Related topics:  Finance News
Rozi Jones
30th March 2022
climate change net zero campaigner
"The fact that UK banks continued to pour tens of billions of pounds into fossil fuels in the same year we hosted COP26 shows just how unserious our financial sector is about the climate crisis."

These are the findings in a new report, titled ‘Banking on Climate Chaos’, published by a coalition of civil society groups today.

Five UK lenders - Barclays, HSBC, Standard Chartered, Lloyds and Natwest - channelled more than £35bn of new money into fossil fuels in 2021, with Barclays remaining the biggest financier of dirty energy in Europe. The figures suggest that these five lenders have poured more than £275bn into fossil fuels since 2016.

This is in spite of the fact that such banks are members of the Net Zero Banking Alliance: a member alliance of the Glasgow Financial Alliance for Net Zero (GFANZ). GFANZ was the crowning jewel of Rishi Sunak’s COP26 announcements, with 450 global finance firms committed to alignment with the 2015 Paris Agreement, including limiting global warming to 1.5C.

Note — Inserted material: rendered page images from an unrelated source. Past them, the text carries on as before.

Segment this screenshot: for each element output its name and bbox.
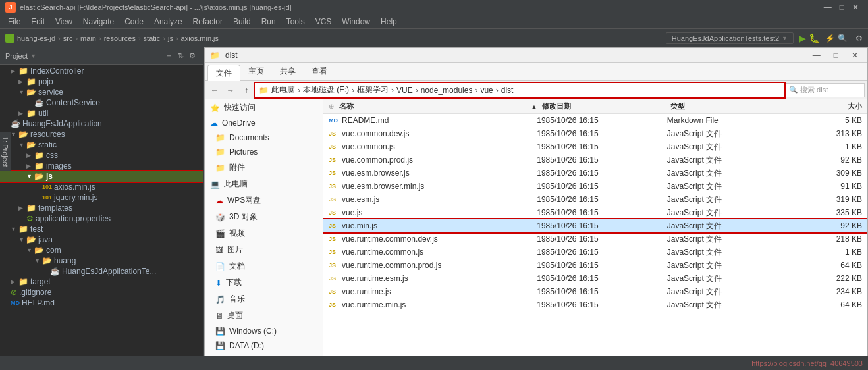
folder-item-documents[interactable]: 📁 Documents [205, 130, 323, 145]
windows-drive-item[interactable]: 💾 Windows (C:) [205, 324, 323, 338]
settings-gear-icon[interactable]: ⚙ [855, 34, 863, 43]
menu-tools[interactable]: Tools [281, 16, 310, 28]
breadcrumb-static[interactable]: static [144, 34, 161, 42]
data-drive-item[interactable]: 💾 DATA (D:) [205, 338, 323, 353]
tree-item[interactable]: ⚙ application.properties [0, 213, 203, 224]
col-date-header[interactable]: 修改日期 [542, 101, 670, 111]
tree-item[interactable]: ▼ 📂 service [0, 87, 203, 97]
menu-edit[interactable]: Edit [26, 16, 50, 28]
nav-back-button[interactable]: ← [207, 83, 222, 97]
file-row[interactable]: JS vue.esm.browser.js 1985/10/26 16:15 J… [323, 167, 867, 180]
menu-vcs[interactable]: VCS [310, 16, 337, 28]
file-row[interactable]: JS vue.esm.browser.min.js 1985/10/26 16:… [323, 180, 867, 193]
tab-share[interactable]: 共享 [272, 63, 304, 80]
minimize-button[interactable]: — [820, 3, 836, 12]
file-row-readme[interactable]: MD README.md 1985/10/26 16:15 Markdown F… [323, 114, 867, 127]
file-row[interactable]: JS vue.common.prod.js 1985/10/26 16:15 J… [323, 153, 867, 167]
file-row[interactable]: JS vue.js 1985/10/26 16:15 JavaScript 文件… [323, 206, 867, 219]
explorer-close-button[interactable]: ✕ [848, 51, 862, 60]
file-row[interactable]: JS vue.runtime.min.js 1985/10/26 16:15 J… [323, 298, 867, 311]
tree-item[interactable]: ⊘ .gitignore [0, 287, 203, 298]
tree-item[interactable]: 101 jquery.min.js [0, 192, 203, 203]
sync-icon[interactable]: ⇅ [178, 51, 184, 60]
tree-item-templates[interactable]: ▶ 📁 templates [0, 203, 203, 213]
tree-item[interactable]: ☕ HuangEsJdApplication [0, 119, 203, 129]
file-row[interactable]: JS vue.runtime.common.js 1985/10/26 16:1… [323, 246, 867, 259]
col-type-header[interactable]: 类型 [670, 101, 798, 111]
tree-item-js-folder[interactable]: ▼ 📂 js [0, 171, 203, 182]
breadcrumb-src[interactable]: src [63, 34, 73, 42]
debug-button[interactable]: 🐛 [809, 33, 820, 43]
menu-view[interactable]: View [50, 16, 78, 28]
menu-refactor[interactable]: Refactor [188, 16, 228, 28]
run-config-dropdown[interactable]: HuangEsJdApplicationTests.test2 ▼ [666, 32, 794, 44]
nav-up-button[interactable]: ↑ [239, 83, 254, 97]
tree-item[interactable]: ▶ 📁 target [0, 277, 203, 287]
file-row[interactable]: JS vue.esm.js 1985/10/26 16:15 JavaScrip… [323, 193, 867, 206]
file-row[interactable]: JS vue.runtime.js 1985/10/26 16:15 JavaS… [323, 285, 867, 298]
tab-view[interactable]: 查看 [304, 63, 335, 80]
file-row[interactable]: JS vue.runtime.common.dev.js 1985/10/26 … [323, 232, 867, 246]
folder-item-pictures[interactable]: 📁 Pictures [205, 145, 323, 159]
tree-item[interactable]: ▶ 📁 util [0, 108, 203, 119]
breadcrumb-file[interactable]: axios.min.js [181, 34, 219, 42]
file-row[interactable]: JS vue.runtime.esm.js 1985/10/26 16:15 J… [323, 272, 867, 285]
quick-access-item[interactable]: ⭐ 快速访问 [205, 99, 323, 116]
menu-window[interactable]: Window [337, 16, 375, 28]
desktop-item[interactable]: 🖥 桌面 [205, 307, 323, 324]
wps-item[interactable]: ☁ WPS网盘 [205, 192, 323, 209]
tab-home[interactable]: 主页 [240, 63, 272, 80]
breadcrumb-main[interactable]: main [80, 34, 96, 42]
folder-item-attachments[interactable]: 📁 附件 [205, 159, 323, 176]
coverage-button[interactable]: ⚡ [825, 34, 835, 43]
music-item[interactable]: 🎵 音乐 [205, 291, 323, 307]
col-size-header[interactable]: 大小 [798, 101, 862, 111]
tree-item[interactable]: ☕ ContentService [0, 97, 203, 108]
tree-item[interactable]: MD HELP.md [0, 298, 203, 308]
menu-help[interactable]: Help [375, 16, 402, 28]
file-row-vue-min[interactable]: JS vue.min.js 1985/10/26 16:15 JavaScrip… [323, 219, 867, 232]
tree-item[interactable]: ▼ 📁 test [0, 224, 203, 234]
onedrive-item[interactable]: ☁ OneDrive [205, 116, 323, 130]
tree-item[interactable]: ▶ 📁 images [0, 161, 203, 171]
menu-analyze[interactable]: Analyze [149, 16, 188, 28]
breadcrumb-project[interactable]: huang-es-jd [17, 34, 55, 42]
side-tab-project[interactable]: 1: Project [0, 132, 11, 171]
document-item[interactable]: 📄 文档 [205, 258, 323, 275]
file-row[interactable]: JS vue.common.dev.js 1985/10/26 16:15 Ja… [323, 127, 867, 140]
tree-item[interactable]: ▼ 📂 huang [0, 255, 203, 266]
menu-navigate[interactable]: Navigate [78, 16, 119, 28]
tree-item[interactable]: ▶ 📁 pojo [0, 76, 203, 87]
download-item[interactable]: ⬇ 下载 [205, 275, 323, 291]
tree-item[interactable]: ▶ 📁 css [0, 150, 203, 161]
menu-run[interactable]: Run [256, 16, 281, 28]
video-item[interactable]: 🎬 视频 [205, 225, 323, 242]
menu-code[interactable]: Code [119, 16, 149, 28]
tab-file[interactable]: 文件 [207, 65, 240, 82]
col-name-header[interactable]: 名称 [339, 101, 531, 111]
explorer-minimize-button[interactable]: — [809, 51, 825, 60]
search-input[interactable]: 🔍 搜索 dist [786, 83, 865, 97]
search-button[interactable]: 🔍 [838, 34, 848, 43]
tree-item[interactable]: ▼ 📂 static [0, 140, 203, 150]
file-row[interactable]: JS vue.runtime.common.prod.js 1985/10/26… [323, 259, 867, 272]
3d-item[interactable]: 🎲 3D 对象 [205, 209, 323, 225]
run-button[interactable]: ▶ [799, 33, 806, 43]
tree-item[interactable]: ☕ HuangEsJdApplicationTe... [0, 266, 203, 277]
explorer-maximize-button[interactable]: □ [830, 51, 842, 60]
tree-item[interactable]: ▼ 📂 java [0, 234, 203, 245]
tree-item[interactable]: 101 axios.min.js [0, 182, 203, 192]
maximize-button[interactable]: □ [836, 3, 848, 12]
gear-icon[interactable]: ⚙ [189, 51, 196, 60]
menu-file[interactable]: File [3, 16, 26, 28]
address-bar[interactable]: 📁 此电脑 › 本地磁盘 (F:) › 框架学习 › VUE › node_mo… [255, 83, 784, 97]
menu-build[interactable]: Build [228, 16, 256, 28]
breadcrumb-resources[interactable]: resources [104, 34, 136, 42]
nav-forward-button[interactable]: → [223, 83, 238, 97]
file-row[interactable]: JS vue.common.js 1985/10/26 16:15 JavaSc… [323, 140, 867, 153]
picture-item[interactable]: 🖼 图片 [205, 242, 323, 258]
tree-item[interactable]: ▶ 📁 IndexController [0, 66, 203, 76]
this-pc-item[interactable]: 💻 此电脑 [205, 176, 323, 192]
tree-item[interactable]: ▼ 📂 com [0, 245, 203, 255]
breadcrumb-js[interactable]: js [168, 34, 173, 42]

Fran Boait, executive director at research and campaign group Positive Money, said: “In the fossil financier leaderboards, British banks once again stand out for all the wrong reasons, making a mockery of the Chancellor’s promise to make London a net zero financial centre. The fact that UK banks continued to pour tens of billions of pounds into fossil fuels in the same year we hosted COP26 shows just how unserious our financial sector is about the climate crisis.

“The International Energy Agency has called for no new investments in fossil fuel expansions if the world is to reach net zero by 2050. Relying on disclosures and voluntary, non-binding commitments simply isn’t enough to shift finance at the pace needed to keep 1.5C alive - we need strong regulation to stop banks fuelling our reliance on fossil fuels.

“The government will set out a major Green Finance Strategy this year, which will be a golden opportunity to turn words into action by concretely shifting financial flows out of fossil fuels and into the cheap renewables that will secure our energy independence and bring down household bills.”